The programme was evaluated based on the aforementioned target dimensions of performance, self-organisation, and social reference system in a longitudinal design. This was, on the one hand, done quantitatively using questionnaires and, on the other, qualitatively using topic-focused interviews [
39] and on the basis of classroom observations (1 to 2 times a month for 2–3 h a time). The latter included in vivo conversations with the adolescents and their teachers. The field notes were sorted by theme and drawn up as reports with a view to a systematic analysis. The reporting and analyses were methodically based on an ethnographic fieldwork approach, beginning with the translation of the observations into language, followed by a detailed presentation of events with specifics and contextual information, as well as concrete statements. The observers’ concrete impressions were also included [
40,
41].
It is the first two measurement times that the analysis of the questions focuses on here. The first of these was four months after the start of the programme (2016), and the second, then a year later, i.e., at the end of June 2017. These data show how the young people organise themselves in the intervention directly after its start, or to what extent they change how they are organised over the course of a year and develop against the background of the objectives of the intervention. In addition, the breadth of material enabled acts of navigation or negotiation that were used for regulating the young people’s actions and interactions to be represented in a nuanced and differentiated way.
Sampling and Cases
Eighteen adolescents were supported throughout the entire duration of the intervention (March 2016 to June 2018, about one year before the COVID-19 outbreak). Work was carried out with three cohorts (starting in January 2016, October 2016, and September 2017) made up of young people from the first and second years of middle school. The intervention took place once a week and lasted for between two and three hours each time. Eleven young people were on board (first cohort). After six months, in June 2016, two young people left the school and four more dropped out of the programme, despite the fact that participation was mandatory. Three of the remaining five young people successfully passed both VET qualification levels—first of all, the qualification at an intermediate level, and, secondly, the one at a higher level (i.e., ISCED 2011, level 3 category 35; subcategories 353 and 354, respectively) [
38]. However, two of them had to retake the final exam a year later (June 2018). The two cases examined here were part of this first group. The focus on two cases and not on the whole sample [
18] aimed at offering more detailed information. Although a standardization was aimed at for the implementation of the project, namely, to reach the most vulnerable young people of this school (those with low SES and migration as risk patterns that are connected with lower rates of success at school). Nevertheless, the data analyses showed that further internal differentiations of the target group could be relevant. For example, we identified that within our sample there were young people who had lived in Switzerland since birth and had attended Swiss school (including kindergarten) from the beginning. Still others were lateral entrants into the Swiss education system, i.e., they came to Switzerland after having attended primary or early high-school level in their home country. The linguistic and socio-cultural orientation of the pupils also showed differences. For example, there were first languages that were national languages in the multilingual context of Switzerland (e.g., French) and others with a more distant background (e.g., Romanian). We, therefore, focussed on two young people who, despite a structural–theoretical predefinition, were able to reveal further representational aspects over the research process.

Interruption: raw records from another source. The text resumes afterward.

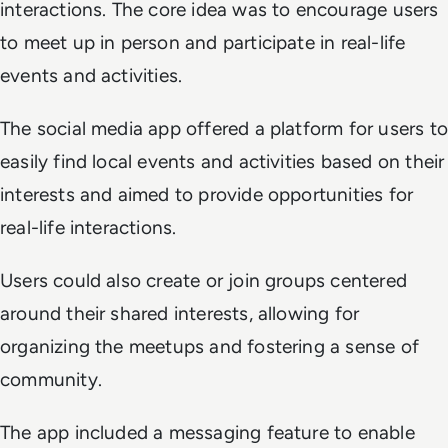
interactions. The core idea was to encourage users
to meet up in person and participate in real-life
events and activities.
The social media app offered a platform for users to
easily find local events and activities based on their
interests and aimed to provide opportunities for
real-life interactions.
Users could also create or join groups centered
around their shared interests, allowing for
organizing the meetups and fostering a sense of
community.
The app included a messaging feature to enable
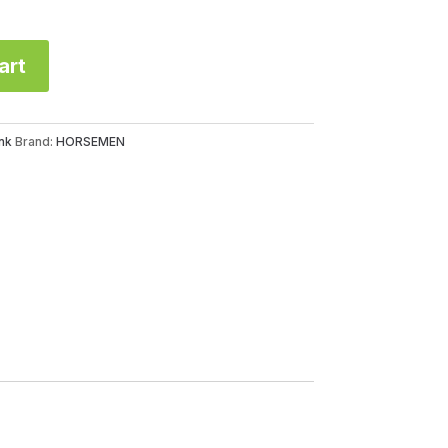
art
nk
Brand:
HORSEMEN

Case descriptions: Histories of migration within the field of tension between curriculum vitae and school biographies
The data were examined by two young men who do not speak German as their home language and whose families of origin are of a lower socio-economic status. They are outlined as examples and are, therefore, not to be understood as extreme cases. In addition, the analyses are not primarily designed to be used for comparing cases, but rather for reconstructing individual cases. Additionally, although procedural differences in their school socialization so far are visible between the two cases, these appear to be insufficiently selective to enable a contrastive view. In the discussion part, however, an attempt is nevertheless then made to deal with the differences that became evident on the basis of the data analysis, and not through structural differences between cases that are set a priori. As singular phenomena, they enable a more nuanced understanding of how, during critical educational phases of upper secondary school, young men who do not speak German as their first language or home language, and who are of a low socio-economic status, both use resources that are open to them as part of an offer of support, but then also successfully handle risks—risks that find their way into the educational process of these people by virtue of who they are, their family experiences, and their previous socialisation at school. This focus entails an empirical limitation that must be taken into account in the further course of the discussion. The analyses take as their starting point two exemplary cases that attended the first run of the programme. They are described below, tracing their migration history and against the background of the course their lives took at school.
Case 1 (Eron)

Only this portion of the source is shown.